TASK DIRECTIONS:
The whole listing below must be printed again exactly, images excluded.

____________

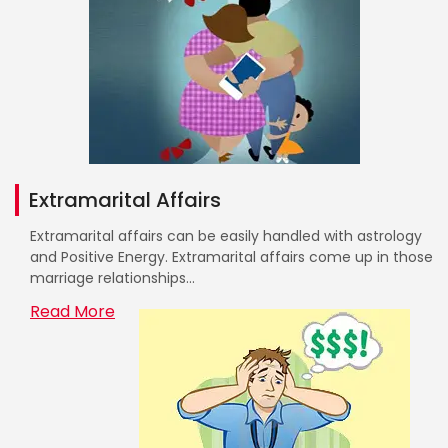
Extramarital Affairs
Extramarital affairs can be easily handled with astrology
and Positive Energy. Extramarital affairs come up in those
marriage relationships...
Read More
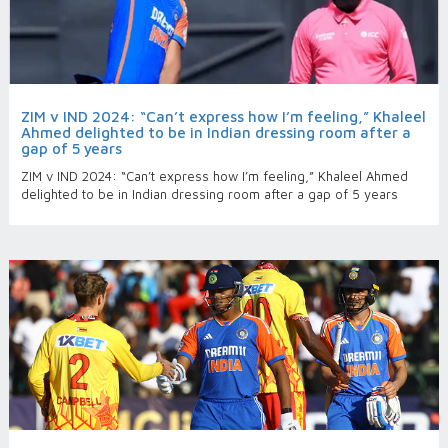
ZIM v IND 2024: “Can’t express how I’m feeling,” Khaleel
Ahmed delighted to be in Indian dressing room after a
gap of 5 years
ZIM v IND 2024: “Can’t express how I’m feeling,” Khaleel Ahmed
delighted to be in Indian dressing room after a gap of 5 years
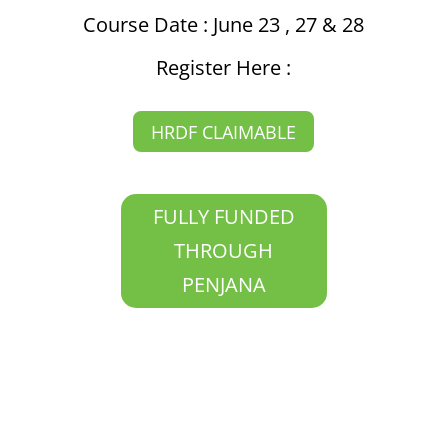
Course Date : June 23 , 27 & 28
Register Here :
HRDF CLAIMABLE
FULLY FUNDED
THROUGH
PENJANA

____________

SOLUTION FOR THIS EXERCISE:
Extramarital Affairs
Extramarital affairs can be easily handled with astrology
and Positive Energy. Extramarital affairs come up in those
marriage relationships...
Read More
ZIM v IND 2024: “Can’t express how I’m feeling,” Khaleel
Ahmed delighted to be in Indian dressing room after a
gap of 5 years
ZIM v IND 2024: “Can’t express how I’m feeling,” Khaleel Ahmed
delighted to be in Indian dressing room after a gap of 5 years
Course Date : June 23 , 27 & 28
Register Here :
HRDF CLAIMABLE
FULLY FUNDED
THROUGH
PENJANA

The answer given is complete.